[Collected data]
━━━━━━━━━━━━━━━━━━━━━━━━━━━━━━

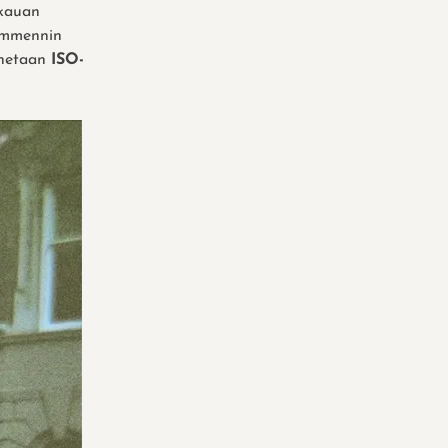
 kauan
himmennin
unnetaan
ISO-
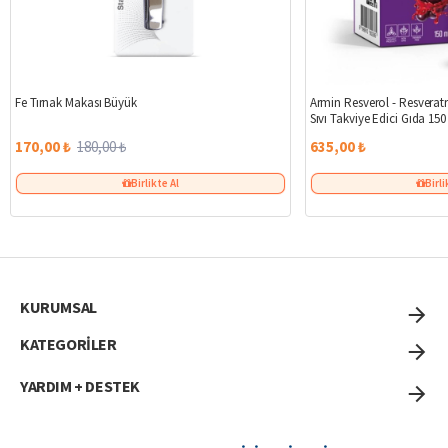
%6
Fe Tırnak Makası Büyük
Armin Resverol - Resveratr
Sıvı Takviye Edici Gıda 150
170,00 ₺
180,00 ₺
635,00 ₺
Birlikte Al
Birli
KURUMSAL
KATEGORİLER
YARDIM + DESTEK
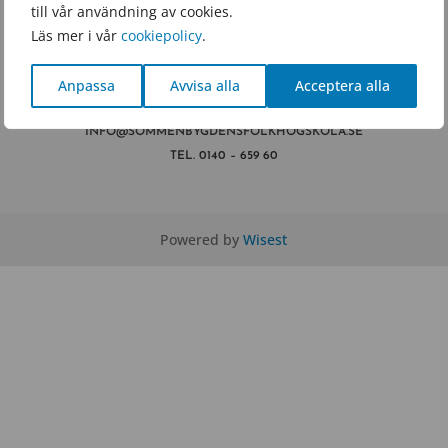
till vår användning av cookies.
Läs mer i vår
cookiepolicy
.
Anpassa
Avvisa alla
Acceptera alla
YDREVÄGEN 13
573 35 TRANÅS
INFO@SOMMENBYGDENSFOLKHOGSKOLA.SE
TEL.
0140 – 659 60
Powered by
Wisest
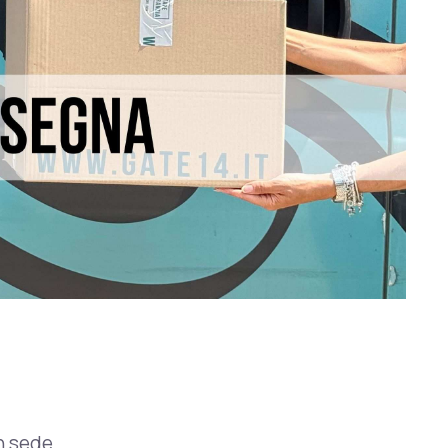
n sede.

━━━━━━━━━━━━━━━━━━━━━━━━━━━━━━

§ Directions: Nothing is needed beyond an exact transcription of the lines from the one containing "cookiepolicy" to the end of the entries above, with the pictures omitted.

§ Task response:
cookiepolicy
.
Anpassa
Avvisa alla
Acceptera alla
YDREVÄGEN 13
573 35 TRANÅS
INFO@SOMMENBYGDENSFOLKHOGSKOLA.SE
TEL.
0140 – 659 60
Powered by
Wisest
n sede.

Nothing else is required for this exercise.